BEGIN Data to use
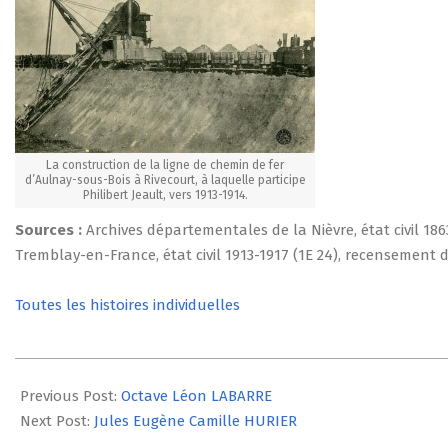
La construction de la ligne de chemin de fer
d’Aulnay-sous-Bois à Rivecourt, à laquelle participe
Philibert Jeault, vers 1913-1914.
Sources :
Archives départementales de la Nièvre, état civil 18
Tremblay-en-France, état civil 1913-1917 (1E 24), recensement de
Toutes les histoires individuelles
2014-
07-
Previous Post:
Octave Léon LABARRE
24
Next Post:
Jules Eugène Camille HURIER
END Data to use
» **What this task involves**
Reproduce all entries without any change, and omit the pictures.

» **Response**
La construction de la ligne de chemin de fer
d’Aulnay-sous-Bois à Rivecourt, à laquelle participe
Philibert Jeault, vers 1913-1914.
Sources :
Archives départementales de la Nièvre, état civil 18
Tremblay-en-France, état civil 1913-1917 (1E 24), recensement de
Toutes les histoires individuelles
2014-
07-
Previous Post:
Octave Léon LABARRE
24
Next Post:
Jules Eugène Camille HURIER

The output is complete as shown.